Author 
Message 
ggk618 Poster
Post Number: 20
 Posted on Sunday, 21 August, 2011  03:43 pm:  
I'm getting better. Not freaking out when I see these problems now, thanks to your help. This has me stumped. Q: For any positive integer n, the sum of the first n positive integers equals n(n+1)/2. What is the sum of all the even integers between 99 and 301? !. So I know they are really looking for the sum of even integers between 100 and 300. So if we are looking for the number of even integers between 100 and 300, wouldn't that equal to 100 integers? 2. The constant formula is n(n=1)/2. I thought I was going down the right path, but my answer doesn't match one of the 5 possibilities, which are: a. 10,100 b. 20,200 c. 22,650 d. 40,200 e. 45,120 Can you guide me to the right direction? Thanks!!!! 
cypher Prolific poster
Post Number: 268
 Posted on Sunday, 21 August, 2011  04:38 pm:  
Here's a way to work out how many numbers you have.
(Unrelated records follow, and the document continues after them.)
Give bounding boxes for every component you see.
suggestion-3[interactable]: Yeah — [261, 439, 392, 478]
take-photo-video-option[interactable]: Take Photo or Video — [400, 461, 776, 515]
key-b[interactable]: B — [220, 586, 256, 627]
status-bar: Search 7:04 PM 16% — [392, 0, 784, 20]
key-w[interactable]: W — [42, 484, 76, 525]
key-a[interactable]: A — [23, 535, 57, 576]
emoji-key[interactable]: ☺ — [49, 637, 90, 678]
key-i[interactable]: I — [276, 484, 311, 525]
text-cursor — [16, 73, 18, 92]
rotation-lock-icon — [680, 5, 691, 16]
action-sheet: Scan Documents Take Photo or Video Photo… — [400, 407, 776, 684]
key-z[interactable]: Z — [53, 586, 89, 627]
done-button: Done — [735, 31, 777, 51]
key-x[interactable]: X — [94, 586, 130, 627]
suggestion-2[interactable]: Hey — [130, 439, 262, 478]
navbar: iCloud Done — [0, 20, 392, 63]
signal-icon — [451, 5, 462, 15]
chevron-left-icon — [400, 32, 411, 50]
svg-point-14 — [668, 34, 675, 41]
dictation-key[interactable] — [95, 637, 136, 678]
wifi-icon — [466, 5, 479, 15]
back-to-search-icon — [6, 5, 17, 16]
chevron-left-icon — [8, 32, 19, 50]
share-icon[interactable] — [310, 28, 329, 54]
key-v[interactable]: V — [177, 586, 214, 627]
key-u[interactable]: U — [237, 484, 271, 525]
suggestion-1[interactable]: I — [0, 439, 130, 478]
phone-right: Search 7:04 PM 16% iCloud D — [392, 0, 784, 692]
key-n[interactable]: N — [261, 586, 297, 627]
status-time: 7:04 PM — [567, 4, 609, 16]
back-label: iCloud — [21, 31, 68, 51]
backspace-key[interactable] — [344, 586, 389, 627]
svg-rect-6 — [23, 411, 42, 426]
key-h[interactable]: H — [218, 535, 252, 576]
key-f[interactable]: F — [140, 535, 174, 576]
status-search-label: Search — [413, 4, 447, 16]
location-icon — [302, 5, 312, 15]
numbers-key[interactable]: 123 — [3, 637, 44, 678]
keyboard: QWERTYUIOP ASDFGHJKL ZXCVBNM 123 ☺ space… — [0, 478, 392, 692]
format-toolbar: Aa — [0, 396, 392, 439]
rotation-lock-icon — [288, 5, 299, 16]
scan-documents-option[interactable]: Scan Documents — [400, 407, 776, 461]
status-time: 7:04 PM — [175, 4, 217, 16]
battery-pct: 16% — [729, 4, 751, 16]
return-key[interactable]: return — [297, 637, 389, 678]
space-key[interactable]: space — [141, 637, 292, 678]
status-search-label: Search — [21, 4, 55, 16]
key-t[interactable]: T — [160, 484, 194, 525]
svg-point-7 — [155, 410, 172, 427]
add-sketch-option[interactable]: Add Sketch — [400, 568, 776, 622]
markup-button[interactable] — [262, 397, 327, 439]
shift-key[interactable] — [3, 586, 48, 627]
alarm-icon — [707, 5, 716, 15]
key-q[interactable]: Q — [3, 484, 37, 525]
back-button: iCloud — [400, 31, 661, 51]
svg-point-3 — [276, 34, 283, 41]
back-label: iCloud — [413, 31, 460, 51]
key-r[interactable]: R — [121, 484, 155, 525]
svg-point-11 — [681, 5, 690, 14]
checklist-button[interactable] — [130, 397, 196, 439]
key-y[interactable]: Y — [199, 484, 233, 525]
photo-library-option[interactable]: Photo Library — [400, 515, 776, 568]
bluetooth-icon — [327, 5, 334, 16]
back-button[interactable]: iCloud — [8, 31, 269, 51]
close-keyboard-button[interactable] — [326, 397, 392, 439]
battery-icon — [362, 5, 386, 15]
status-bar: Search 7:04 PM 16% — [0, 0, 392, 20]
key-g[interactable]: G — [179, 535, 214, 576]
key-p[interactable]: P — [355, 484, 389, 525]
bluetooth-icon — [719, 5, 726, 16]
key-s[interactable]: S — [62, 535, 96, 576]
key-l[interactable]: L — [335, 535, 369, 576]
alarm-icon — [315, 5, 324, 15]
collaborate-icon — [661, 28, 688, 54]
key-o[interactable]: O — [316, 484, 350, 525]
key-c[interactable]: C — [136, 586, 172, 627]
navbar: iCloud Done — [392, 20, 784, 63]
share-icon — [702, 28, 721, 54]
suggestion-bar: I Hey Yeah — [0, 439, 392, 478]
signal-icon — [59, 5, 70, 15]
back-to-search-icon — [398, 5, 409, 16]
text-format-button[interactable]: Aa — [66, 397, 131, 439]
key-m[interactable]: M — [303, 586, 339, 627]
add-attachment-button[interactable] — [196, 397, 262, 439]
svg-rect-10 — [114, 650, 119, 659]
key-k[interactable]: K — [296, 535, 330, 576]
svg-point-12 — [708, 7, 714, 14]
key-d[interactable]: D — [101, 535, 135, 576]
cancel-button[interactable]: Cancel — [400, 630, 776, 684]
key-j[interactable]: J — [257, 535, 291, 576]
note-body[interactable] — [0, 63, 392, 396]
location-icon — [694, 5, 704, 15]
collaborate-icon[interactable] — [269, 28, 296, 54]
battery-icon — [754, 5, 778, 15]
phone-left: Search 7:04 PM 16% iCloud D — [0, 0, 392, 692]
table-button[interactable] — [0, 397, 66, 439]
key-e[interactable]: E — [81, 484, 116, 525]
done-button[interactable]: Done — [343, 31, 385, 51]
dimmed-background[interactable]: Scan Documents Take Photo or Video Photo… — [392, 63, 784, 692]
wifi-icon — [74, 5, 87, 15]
For example if you divide the numbers 9,12,15,18,21 by 3 you can see that the list has the same number of numbers as 3,4,5,6,7 and subtracting 2 you see this list has the same number of numbers as 1,2,3,4,5. That's five numbers. You could try that with 100, 102, 104..........300. Once you know how many number there are you could think about this 100+102+104..........296+298+300 + 300+298+296..........104+102+100.